Je voulais l'approcher – mais j'ai choisi de ne pas le faire


Elle riait quand je l'ai vue. Il y avait quelque chose de radieux dans ce moment – ​​pur, sans effort, presque magnétique. Son rire n'était pas bruyant, mais vivant. Lorsqu'elle a remarqué que je regardais, elle l'a adouci, presque comme pour reconnaître mon regard sans dire un mot. Quelques sourires échangés, quelques regards fugaces – et soudain, j'ai décidé de marcher vers elle.

Pour quelqu’un comme moi, l’amour n’a jamais été occasionnel. Je suis de la vieille école – je ne recherche pas d’attention et ne joue pas à des jeux. Je recherche quelque chose de réel, quelque chose qui touche à la fois le cœur et la conscience.

Et pourtant, alors que je commençais à marcher vers elle, mon esprit errait devant moi. J'ai tout vu avant que cela n'arrive : les rires, la chaleur, le lien grandissant, les malentendus, la distance, la douleur de la séparation. J'avais vécu tout le voyage dans mon imagination avant même de dire « bonjour ».

Elle savait que j'approchais, mais je suis passée devant elle.

Ce n'était pas une hésitation.

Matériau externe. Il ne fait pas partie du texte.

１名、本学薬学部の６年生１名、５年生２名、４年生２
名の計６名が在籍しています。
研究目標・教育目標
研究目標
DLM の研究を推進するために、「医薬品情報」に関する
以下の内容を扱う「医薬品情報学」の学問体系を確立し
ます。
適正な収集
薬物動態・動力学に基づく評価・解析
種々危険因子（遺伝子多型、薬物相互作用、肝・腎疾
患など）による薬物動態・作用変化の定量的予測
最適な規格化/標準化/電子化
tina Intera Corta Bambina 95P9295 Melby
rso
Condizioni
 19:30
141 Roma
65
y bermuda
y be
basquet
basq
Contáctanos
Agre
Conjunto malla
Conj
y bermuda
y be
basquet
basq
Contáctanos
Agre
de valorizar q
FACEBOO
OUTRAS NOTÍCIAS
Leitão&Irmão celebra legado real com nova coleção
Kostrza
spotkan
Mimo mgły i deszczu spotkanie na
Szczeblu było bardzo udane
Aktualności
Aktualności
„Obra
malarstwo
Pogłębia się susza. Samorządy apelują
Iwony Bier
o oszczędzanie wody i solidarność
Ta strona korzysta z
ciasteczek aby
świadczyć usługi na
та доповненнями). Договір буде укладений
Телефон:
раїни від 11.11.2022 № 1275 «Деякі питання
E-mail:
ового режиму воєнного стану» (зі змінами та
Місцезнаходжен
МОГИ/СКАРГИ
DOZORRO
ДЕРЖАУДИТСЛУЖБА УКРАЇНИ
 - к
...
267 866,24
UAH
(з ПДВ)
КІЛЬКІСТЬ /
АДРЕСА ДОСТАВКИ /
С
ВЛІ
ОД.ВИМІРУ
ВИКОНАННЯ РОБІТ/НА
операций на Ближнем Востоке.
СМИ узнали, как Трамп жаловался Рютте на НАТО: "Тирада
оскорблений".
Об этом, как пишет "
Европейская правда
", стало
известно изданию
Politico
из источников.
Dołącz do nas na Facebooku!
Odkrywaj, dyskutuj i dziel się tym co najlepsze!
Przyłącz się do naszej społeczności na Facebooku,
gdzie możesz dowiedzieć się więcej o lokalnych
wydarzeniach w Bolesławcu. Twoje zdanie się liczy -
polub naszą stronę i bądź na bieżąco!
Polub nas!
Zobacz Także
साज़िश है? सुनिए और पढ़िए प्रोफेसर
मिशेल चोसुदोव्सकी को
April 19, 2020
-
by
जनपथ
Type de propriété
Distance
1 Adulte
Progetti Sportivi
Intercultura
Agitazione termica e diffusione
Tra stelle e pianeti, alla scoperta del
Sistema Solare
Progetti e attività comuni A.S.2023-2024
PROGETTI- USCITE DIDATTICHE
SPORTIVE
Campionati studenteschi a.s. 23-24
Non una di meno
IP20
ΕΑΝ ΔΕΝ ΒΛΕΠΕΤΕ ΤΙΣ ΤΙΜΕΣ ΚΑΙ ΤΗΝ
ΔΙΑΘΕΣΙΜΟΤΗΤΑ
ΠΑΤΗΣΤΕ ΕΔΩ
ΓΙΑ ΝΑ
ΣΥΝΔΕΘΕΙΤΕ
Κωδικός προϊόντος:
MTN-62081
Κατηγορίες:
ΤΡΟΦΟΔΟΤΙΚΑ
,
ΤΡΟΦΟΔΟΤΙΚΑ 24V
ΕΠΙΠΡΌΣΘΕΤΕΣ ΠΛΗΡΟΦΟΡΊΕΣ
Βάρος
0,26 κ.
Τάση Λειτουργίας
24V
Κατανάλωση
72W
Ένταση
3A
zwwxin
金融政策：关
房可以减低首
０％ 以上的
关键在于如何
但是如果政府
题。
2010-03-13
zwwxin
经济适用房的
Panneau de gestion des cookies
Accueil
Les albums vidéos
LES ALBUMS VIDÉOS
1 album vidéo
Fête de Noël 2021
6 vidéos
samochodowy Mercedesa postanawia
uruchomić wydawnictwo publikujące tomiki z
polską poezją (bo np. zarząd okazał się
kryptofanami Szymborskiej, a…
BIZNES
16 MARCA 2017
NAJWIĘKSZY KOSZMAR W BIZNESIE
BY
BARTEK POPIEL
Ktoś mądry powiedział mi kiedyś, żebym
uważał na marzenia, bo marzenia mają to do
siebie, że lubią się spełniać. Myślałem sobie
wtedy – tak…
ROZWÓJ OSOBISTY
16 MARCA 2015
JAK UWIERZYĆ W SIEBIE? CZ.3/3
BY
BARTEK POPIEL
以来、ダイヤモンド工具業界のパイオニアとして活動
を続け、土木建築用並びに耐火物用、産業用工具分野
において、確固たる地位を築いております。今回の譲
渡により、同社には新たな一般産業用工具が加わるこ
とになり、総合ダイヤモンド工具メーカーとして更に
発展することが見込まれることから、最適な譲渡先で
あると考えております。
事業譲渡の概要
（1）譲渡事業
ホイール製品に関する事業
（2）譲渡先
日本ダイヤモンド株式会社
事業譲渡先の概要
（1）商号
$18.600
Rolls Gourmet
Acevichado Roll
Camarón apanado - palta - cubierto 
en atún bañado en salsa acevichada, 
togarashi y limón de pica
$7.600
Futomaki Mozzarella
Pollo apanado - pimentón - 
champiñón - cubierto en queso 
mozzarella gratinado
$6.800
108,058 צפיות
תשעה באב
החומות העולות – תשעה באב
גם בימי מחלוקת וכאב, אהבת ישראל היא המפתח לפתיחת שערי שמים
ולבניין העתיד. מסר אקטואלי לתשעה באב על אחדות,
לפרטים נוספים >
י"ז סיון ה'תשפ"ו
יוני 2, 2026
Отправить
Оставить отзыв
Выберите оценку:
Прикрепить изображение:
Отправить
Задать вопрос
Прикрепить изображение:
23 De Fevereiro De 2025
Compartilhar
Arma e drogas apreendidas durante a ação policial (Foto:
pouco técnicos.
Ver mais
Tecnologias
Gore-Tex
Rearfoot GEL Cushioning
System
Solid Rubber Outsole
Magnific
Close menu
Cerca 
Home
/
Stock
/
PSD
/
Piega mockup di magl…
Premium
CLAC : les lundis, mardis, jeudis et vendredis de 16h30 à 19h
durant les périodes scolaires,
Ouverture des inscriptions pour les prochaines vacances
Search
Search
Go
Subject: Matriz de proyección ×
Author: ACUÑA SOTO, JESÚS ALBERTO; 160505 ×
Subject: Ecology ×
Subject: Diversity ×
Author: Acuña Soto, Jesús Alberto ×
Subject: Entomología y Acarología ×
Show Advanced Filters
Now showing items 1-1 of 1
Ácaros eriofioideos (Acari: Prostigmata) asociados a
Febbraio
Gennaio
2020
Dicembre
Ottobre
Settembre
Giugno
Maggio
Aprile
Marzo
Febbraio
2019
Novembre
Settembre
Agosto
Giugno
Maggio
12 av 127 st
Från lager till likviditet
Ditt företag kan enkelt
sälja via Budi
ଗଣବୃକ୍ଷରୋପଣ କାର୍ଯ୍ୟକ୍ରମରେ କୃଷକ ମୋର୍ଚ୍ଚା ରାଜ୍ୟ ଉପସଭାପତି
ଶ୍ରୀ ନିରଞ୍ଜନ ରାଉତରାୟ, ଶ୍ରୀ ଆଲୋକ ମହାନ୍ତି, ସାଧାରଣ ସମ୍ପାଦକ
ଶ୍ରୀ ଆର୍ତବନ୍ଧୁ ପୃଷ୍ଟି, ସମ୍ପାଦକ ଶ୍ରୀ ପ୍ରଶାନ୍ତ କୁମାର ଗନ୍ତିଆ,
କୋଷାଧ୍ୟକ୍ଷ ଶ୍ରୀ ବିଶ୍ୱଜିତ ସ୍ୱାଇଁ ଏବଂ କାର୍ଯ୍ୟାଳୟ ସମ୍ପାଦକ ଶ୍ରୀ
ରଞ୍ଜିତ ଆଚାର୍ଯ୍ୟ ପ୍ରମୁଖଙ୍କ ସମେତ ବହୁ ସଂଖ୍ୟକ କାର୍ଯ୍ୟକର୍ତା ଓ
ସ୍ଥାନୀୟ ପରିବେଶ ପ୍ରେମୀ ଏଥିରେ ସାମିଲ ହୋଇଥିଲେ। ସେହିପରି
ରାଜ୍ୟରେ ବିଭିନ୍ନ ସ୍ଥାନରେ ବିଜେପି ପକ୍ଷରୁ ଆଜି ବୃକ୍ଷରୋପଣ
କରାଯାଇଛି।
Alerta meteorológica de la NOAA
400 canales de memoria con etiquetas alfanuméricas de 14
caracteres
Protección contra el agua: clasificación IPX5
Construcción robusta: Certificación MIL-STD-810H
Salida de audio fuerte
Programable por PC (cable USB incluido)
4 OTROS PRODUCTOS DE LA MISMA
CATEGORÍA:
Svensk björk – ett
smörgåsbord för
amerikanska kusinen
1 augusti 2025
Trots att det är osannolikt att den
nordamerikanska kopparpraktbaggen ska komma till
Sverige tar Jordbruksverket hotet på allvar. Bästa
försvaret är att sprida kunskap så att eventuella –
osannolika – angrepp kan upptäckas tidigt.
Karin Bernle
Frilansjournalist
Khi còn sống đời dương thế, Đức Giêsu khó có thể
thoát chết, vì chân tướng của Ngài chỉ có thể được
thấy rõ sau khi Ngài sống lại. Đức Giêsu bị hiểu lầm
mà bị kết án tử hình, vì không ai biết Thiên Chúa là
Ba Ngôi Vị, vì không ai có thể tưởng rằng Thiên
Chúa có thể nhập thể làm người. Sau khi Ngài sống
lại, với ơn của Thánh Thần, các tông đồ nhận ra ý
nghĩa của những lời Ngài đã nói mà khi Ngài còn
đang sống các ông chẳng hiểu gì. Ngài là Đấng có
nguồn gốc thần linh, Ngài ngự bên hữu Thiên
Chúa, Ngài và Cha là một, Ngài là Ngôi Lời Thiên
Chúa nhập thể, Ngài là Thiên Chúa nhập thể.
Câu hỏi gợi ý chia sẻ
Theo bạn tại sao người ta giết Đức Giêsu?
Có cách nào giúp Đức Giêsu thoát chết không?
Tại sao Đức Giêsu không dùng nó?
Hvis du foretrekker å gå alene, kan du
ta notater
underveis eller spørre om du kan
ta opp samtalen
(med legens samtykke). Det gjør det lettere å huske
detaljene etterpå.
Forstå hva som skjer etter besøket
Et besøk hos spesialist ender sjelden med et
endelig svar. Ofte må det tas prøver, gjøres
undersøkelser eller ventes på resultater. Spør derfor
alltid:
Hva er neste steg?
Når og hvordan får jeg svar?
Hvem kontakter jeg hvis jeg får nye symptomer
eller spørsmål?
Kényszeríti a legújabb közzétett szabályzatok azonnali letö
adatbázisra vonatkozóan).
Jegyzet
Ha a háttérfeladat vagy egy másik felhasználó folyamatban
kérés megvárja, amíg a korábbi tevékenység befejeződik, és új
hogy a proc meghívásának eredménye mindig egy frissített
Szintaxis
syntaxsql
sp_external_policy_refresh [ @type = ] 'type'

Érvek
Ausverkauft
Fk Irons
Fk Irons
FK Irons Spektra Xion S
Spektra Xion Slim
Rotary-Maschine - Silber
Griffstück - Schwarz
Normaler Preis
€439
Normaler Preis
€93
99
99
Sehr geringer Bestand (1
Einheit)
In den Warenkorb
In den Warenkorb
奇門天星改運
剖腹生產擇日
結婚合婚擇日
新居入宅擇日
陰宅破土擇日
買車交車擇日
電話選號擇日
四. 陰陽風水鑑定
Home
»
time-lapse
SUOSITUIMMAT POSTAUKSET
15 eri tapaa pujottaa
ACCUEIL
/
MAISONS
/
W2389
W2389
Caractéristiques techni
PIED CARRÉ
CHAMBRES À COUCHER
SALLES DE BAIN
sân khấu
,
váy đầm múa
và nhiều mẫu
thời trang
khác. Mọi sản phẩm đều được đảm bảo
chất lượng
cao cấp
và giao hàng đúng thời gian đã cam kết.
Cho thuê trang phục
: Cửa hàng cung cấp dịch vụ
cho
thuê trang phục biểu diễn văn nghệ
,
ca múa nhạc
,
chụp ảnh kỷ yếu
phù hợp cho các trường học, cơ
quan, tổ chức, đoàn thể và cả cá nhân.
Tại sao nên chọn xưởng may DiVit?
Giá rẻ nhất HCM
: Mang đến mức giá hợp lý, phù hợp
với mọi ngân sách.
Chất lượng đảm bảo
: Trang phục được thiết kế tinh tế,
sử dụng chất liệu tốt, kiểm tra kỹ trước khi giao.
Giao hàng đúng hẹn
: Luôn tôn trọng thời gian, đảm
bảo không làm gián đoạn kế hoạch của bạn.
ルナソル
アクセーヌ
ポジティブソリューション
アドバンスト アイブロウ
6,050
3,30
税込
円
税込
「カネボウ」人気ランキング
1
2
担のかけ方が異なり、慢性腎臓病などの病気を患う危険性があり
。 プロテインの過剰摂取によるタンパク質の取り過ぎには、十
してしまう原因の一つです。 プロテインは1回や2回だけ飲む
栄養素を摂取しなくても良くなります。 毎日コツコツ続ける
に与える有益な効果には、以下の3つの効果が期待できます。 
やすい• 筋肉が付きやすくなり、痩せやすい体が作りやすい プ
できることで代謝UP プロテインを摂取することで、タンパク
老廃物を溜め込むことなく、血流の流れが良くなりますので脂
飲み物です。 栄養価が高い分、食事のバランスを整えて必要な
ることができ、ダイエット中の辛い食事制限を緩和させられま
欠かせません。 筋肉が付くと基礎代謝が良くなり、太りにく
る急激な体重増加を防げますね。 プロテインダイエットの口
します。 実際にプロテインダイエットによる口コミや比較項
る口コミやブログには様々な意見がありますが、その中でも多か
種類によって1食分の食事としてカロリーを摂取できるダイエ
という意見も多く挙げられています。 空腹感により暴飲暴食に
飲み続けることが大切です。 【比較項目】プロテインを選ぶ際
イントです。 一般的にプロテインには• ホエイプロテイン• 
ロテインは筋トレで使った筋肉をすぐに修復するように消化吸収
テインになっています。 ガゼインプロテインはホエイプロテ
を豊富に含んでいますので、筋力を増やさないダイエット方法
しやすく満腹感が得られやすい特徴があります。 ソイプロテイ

Ce n'était pas la peur. C'était la responsabilité. J'aurais pu lui parler, mais j'ai choisi la retenue. Car pour moi, la connexion n’est pas quelque chose à prendre à la légère. Je suis conscient, mature et émotionnellement ancré – mais pas encore complètement stable, pas encore là où je veux être.

Et l'amour, pour moi, est sacré. Ce n'est pas une distraction. Ce n'est pas un jeu. Ce sont des émotions, pas des jouets.

C'était un geste de respect – envers elle et envers ce que l'amour signifie pour moi. Mieux vaut garder le silence que d'entrer dans la vie de quelqu'un sans préparation. Mieux vaut se retenir que de gâcher quelque chose de beau parce que vous n'étiez pas capable de le tenir correctement.

Pourtant, je ne mentirai pas – j’ai ressenti de la douleur. Cette douleur silencieuse et inexprimée qui murmure ce qui aurait pu être. Un simple bonjour aurait pu tout changer. Un instant aurait pu réécrire l’histoire. Mais j’ai choisi de ne pas le faire, parce que les enjeux étaient trop élevés – pas pour mon ego, mais pour ma paix, pour la sienne, pour la dignité tranquille de la retenue.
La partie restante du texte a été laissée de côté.